FDA Approves Shorter Infusion Time for MS Therapy Ocrevus
Infusion refers to the slow delivery of a therapy directly into the bloodstream over a period of time. The decision shortens the twice-yearly infusion time to a two-hour session from the previously approved 3.5 hours. This may ease Ocrevus’ administration burden for patients and have a positive impact on healthcare resources.
“More than 170,000 people with MS have been treated with Ocrevus — the only approved B-cell therapy with a twice-yearly dosing schedule — and it is the most prescribed MS medicine in the U.S.,” Levi Garraway, MD, PhD, chief medical officer and head of global product development at Genentech, said in a press release. A subsidiary of Roche, Genentech is the developer of Ocrevus.
“We constantly strive to improve the experience that patients and their physicians have with our medicines, and we believe people with relapsing and primary progressive MS will find the shorter two-hour Ocrevus infusion time to be more convenient,” Garraway said.
Ocrevus is an anti-CD20 monoclonal antibody that works by targeting mature B-cells, a type of immune cell that drives the inflammation that damages the nervous system in MS.

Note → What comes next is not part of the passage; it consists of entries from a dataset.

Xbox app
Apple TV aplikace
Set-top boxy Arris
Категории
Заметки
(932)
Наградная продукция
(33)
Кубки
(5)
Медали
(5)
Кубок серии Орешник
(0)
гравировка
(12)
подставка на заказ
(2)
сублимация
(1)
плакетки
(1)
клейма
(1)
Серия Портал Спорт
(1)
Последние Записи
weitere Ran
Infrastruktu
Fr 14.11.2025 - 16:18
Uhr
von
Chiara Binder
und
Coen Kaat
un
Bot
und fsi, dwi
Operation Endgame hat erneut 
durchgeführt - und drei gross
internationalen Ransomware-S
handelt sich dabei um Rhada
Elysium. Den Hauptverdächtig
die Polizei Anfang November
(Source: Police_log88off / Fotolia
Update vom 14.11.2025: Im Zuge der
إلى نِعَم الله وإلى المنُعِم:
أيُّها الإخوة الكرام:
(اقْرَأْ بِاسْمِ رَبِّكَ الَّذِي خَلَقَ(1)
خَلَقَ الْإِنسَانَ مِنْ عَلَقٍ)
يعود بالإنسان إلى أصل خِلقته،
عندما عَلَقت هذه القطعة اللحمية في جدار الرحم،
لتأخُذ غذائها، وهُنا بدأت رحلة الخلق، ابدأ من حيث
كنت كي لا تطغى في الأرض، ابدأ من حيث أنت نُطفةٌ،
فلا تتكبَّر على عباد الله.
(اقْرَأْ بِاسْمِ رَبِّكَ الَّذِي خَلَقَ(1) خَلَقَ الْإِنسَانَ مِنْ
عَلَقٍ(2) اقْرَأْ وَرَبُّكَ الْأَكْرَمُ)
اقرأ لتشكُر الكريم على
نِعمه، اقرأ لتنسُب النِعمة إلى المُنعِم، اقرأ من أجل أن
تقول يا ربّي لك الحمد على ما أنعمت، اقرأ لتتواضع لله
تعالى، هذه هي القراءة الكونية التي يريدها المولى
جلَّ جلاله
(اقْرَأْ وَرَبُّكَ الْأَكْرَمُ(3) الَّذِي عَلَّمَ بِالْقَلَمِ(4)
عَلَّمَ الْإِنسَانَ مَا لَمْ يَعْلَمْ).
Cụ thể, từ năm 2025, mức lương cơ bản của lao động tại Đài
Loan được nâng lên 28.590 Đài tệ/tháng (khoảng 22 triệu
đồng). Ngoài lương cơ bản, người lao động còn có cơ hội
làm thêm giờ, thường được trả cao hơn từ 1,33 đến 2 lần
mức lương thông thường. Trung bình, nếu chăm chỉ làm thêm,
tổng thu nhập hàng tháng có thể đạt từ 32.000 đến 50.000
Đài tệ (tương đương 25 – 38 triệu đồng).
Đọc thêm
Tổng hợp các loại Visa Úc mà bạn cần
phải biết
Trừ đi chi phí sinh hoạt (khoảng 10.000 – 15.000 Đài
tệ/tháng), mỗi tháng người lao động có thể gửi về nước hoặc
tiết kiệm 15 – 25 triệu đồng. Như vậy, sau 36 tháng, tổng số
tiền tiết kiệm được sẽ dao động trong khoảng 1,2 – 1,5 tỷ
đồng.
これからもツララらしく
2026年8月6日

Ocrevus’ dosing schedule involves two 300 mg infusions, given two weeks apart, followed by 600 mg infusions every six months. As per the conventional infusion time, the therapy is typically administered over 3.5 hours.
However, the whole process usually takes about 5.5–6 hours, as it also includes a premedication and infusion setup that can take up to an hour, and a post-infusion observation period for another hour.

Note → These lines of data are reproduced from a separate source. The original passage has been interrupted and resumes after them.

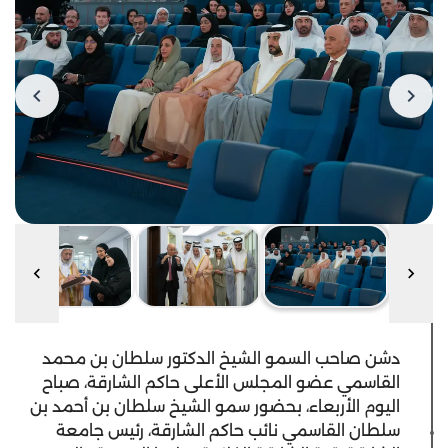
دشن صاحب السمو الشيخ الدكتور سلطان بن محمد
القاسمي عضو المجلس الأعلى حاكم الشارقة، صباح
اليوم الأربعاء، بحضور سمو الشيخ سلطان بن أحمد بن
سلطان القاسمي نائب حاكم الشارقة، رئيس جامعة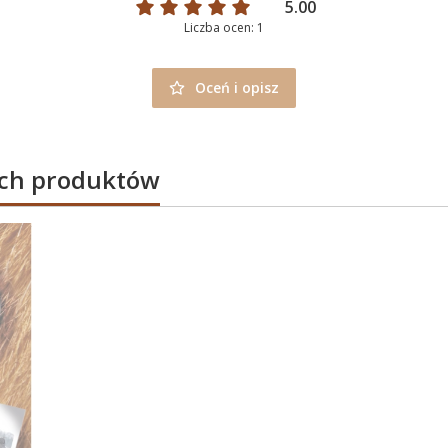
5.00
Liczba ocen: 1
Oceń i opisz
ych produktów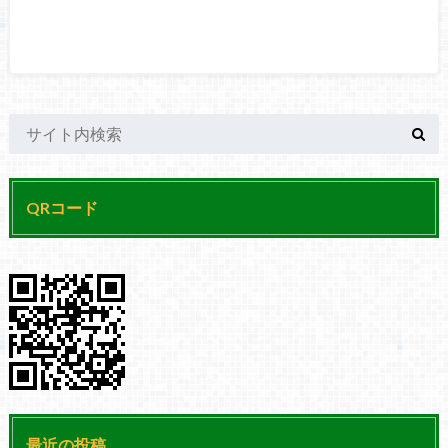
QRコード
最近の投稿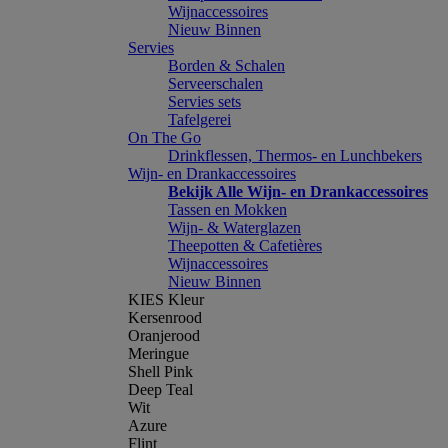
Wijnaccessoires
Nieuw Binnen
Servies
Borden & Schalen
Serveerschalen
Servies sets
Tafelgerei
On The Go
Drinkflessen, Thermos- en Lunchbekers
Wijn- en Drankaccessoires
Bekijk Alle Wijn- en Drankaccessoires
Tassen en Mokken
Wijn- & Waterglazen
Theepotten & Cafetières
Wijnaccessoires
Nieuw Binnen
KIES Kleur
Kersenrood
Oranjerood
Meringue
Shell Pink
Deep Teal
Wit
Azure
Flint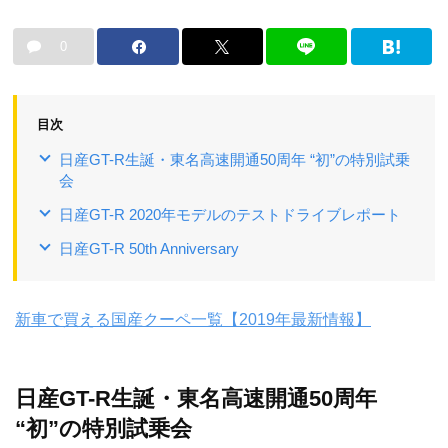
0
目次
日産GT-R生誕・東名高速開通50周年 “初”の特別試乗
会
日産GT-R 2020年モデルのテストドライブレポート
日産GT-R 50th Anniversary
新車で買える国産クーペ一覧【2019年最新情報】
日産GT-R生誕・東名高速開通50周年
“初”の特別試乗会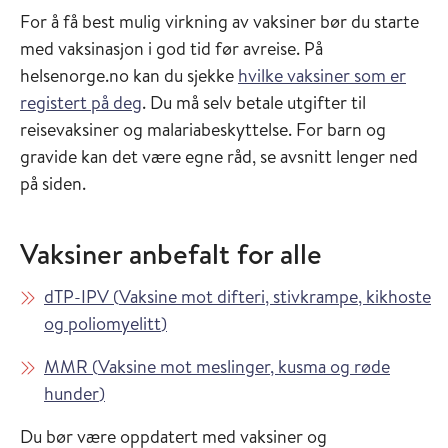
For å få best mulig virkning av vaksiner bør du starte
med vaksinasjon i god tid før avreise. På
helsenorge.no kan du sjekke
hvilke vaksiner som er
registert på deg
. Du må selv betale utgifter til
reisevaksiner og malariabeskyttelse. For barn og
gravide kan det være egne råd, se avsnitt lenger ned
på siden.
Vaksiner anbefalt for alle
Les mer om
dTP-IPV
(
Vaksine mot difteri, stivkrampe, kikhoste
i Vaksinasjonsveilederen
og poliomyelitt
)
Les mer om
MMR
(
Vaksine mot meslinger, kusma og røde
i Vaksinasjonsveilederen
hunder
)
Du bør være oppdatert med vaksiner og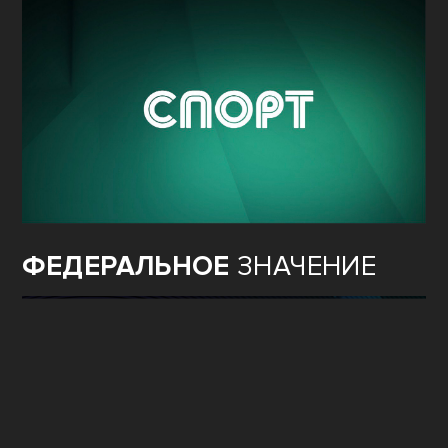
ФЕДЕРАЛЬНОЕ
ЗНАЧЕНИЕ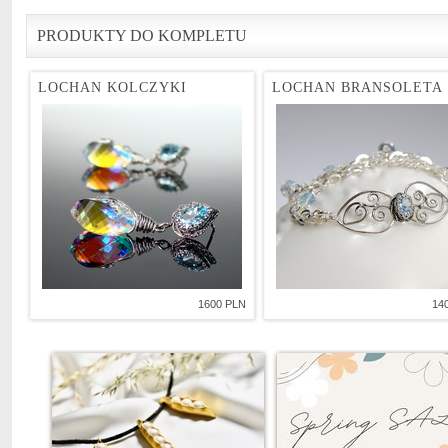
PRODUKTY DO KOMPLETU
LOCHAN KOLCZYKI
LOCHAN BRANSOLETA
1600 PLN
14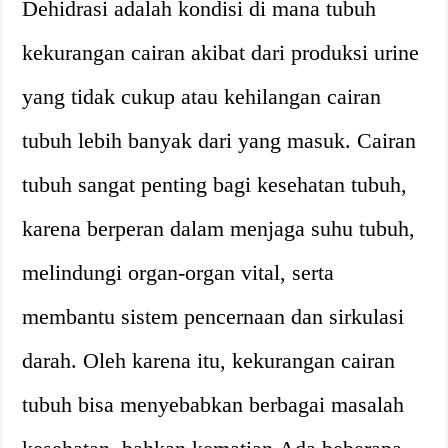
Dehidrasi adalah kondisi di mana tubuh
kekurangan cairan akibat dari produksi urine
yang tidak cukup atau kehilangan cairan
tubuh lebih banyak dari yang masuk. Cairan
tubuh sangat penting bagi kesehatan tubuh,
karena berperan dalam menjaga suhu tubuh,
melindungi organ-organ vital, serta
membantu sistem pencernaan dan sirkulasi
darah. Oleh karena itu, kekurangan cairan
tubuh bisa menyebabkan berbagai masalah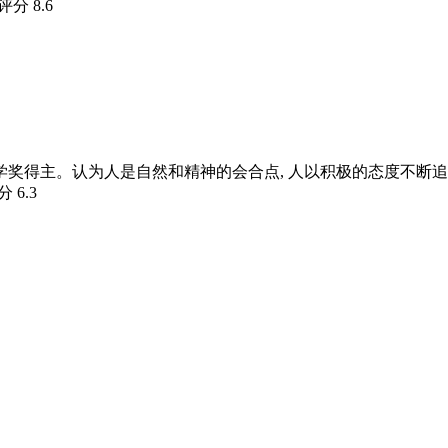
瓣评分
8.6
文学奖得主。认为人是自然和精神的会合点, 人以积极的态度不
评分
6.3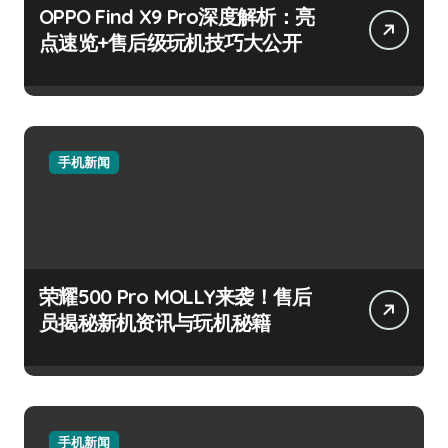
OPPO Find X9 Pro深度解析：亮
点速览+售后级玩机技巧大公开
手机新闻
荣耀500 Pro MOLLY来袭！售后
员揭秘新机资讯与玩机秘籍
手机新闻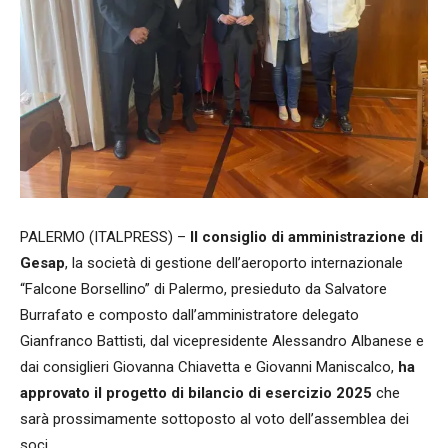
PALERMO (ITALPRESS) –
Il consiglio di amministrazione di
Gesap
, la società di gestione dell’aeroporto internazionale
“Falcone Borsellino” di Palermo, presieduto da Salvatore
Burrafato e composto dall’amministratore delegato
Gianfranco Battisti, dal vicepresidente Alessandro Albanese e
dai consiglieri Giovanna Chiavetta e Giovanni Maniscalco,
ha
approvato il progetto di bilancio di esercizio 2025
che
sarà prossimamente sottoposto al voto dell’assemblea dei
soci.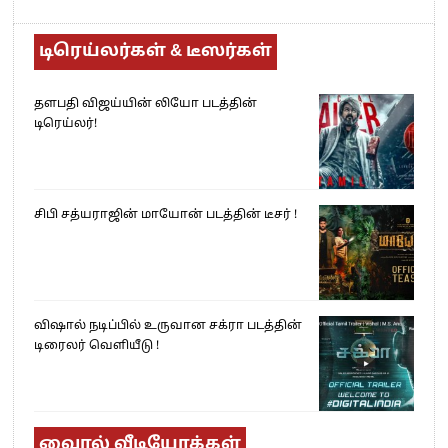
டிரெய்லர்கள் & டீஸர்கள்
தளபதி விஜய்யின் லியோ படத்தின்
டிரெய்லர்!
சிபி சத்யராஜின் மாயோன் படத்தின் டீசர் !
விஷால் நடிப்பில் உருவான சக்ரா படத்தின்
டிரைலர் வெளியீடு !
வைரல் வீடியோக்கள்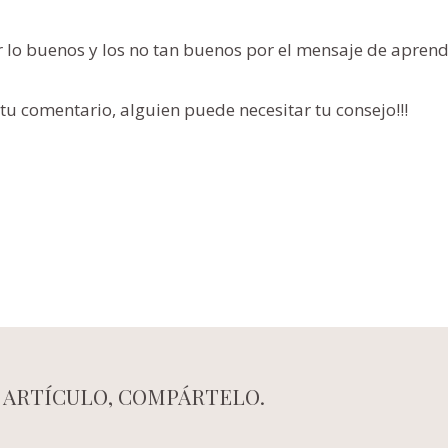
lo buenos y los no tan buenos por el mensaje de aprendi
tu comentario, alguien puede necesitar tu consejo!!!
E ARTÍCULO, COMPÁRTELO.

The approval of the shorter infusion time was based on positive data from the ENSEMBLE PLUS Phase 3 clinical trial (NCT03085810), which is evaluating the safety and effectiveness of the shorter, two-hour Ocrevus infusion against the conventional 3.5 hours in people with early stage relapsing-remitting MS.
Participants received the first two 300 mg infusions over the typical 3.5 hours, after which they were assigned randomly to receive either the shorter infusion or the standard infusion for the subsequent 600 mg doses.
The trial’s main goal was to compare the frequency and severity of infusion-related reactions (IRRs) — adverse side effects that occur during or within a day of the infusion — between groups after the first 600 mg infusion. (IRRs are the most common side effect associated with Ocrevus treatment.)
Results showed that the shorter infusion’s safety profile was consistent with that of the conventional infusion.
Specifically, the frequency of IRRs was comparable between participants who received the two-hour Ocrevus infusion (24.6%) and those given the therapy on its longer, standard infusion schedule (23.1%).
In addition, most of these reactions were mild-to-moderate in both groups, and more than 98% resolved without complications. There were no reports of serious, life-threatening, or fatal IRRs and no participant discontinued treatment due to such reactions. No new safety concerns were identified.
Other safety and efficacy measures also are being evaluated in the trial, which is expected to conclude in 2024.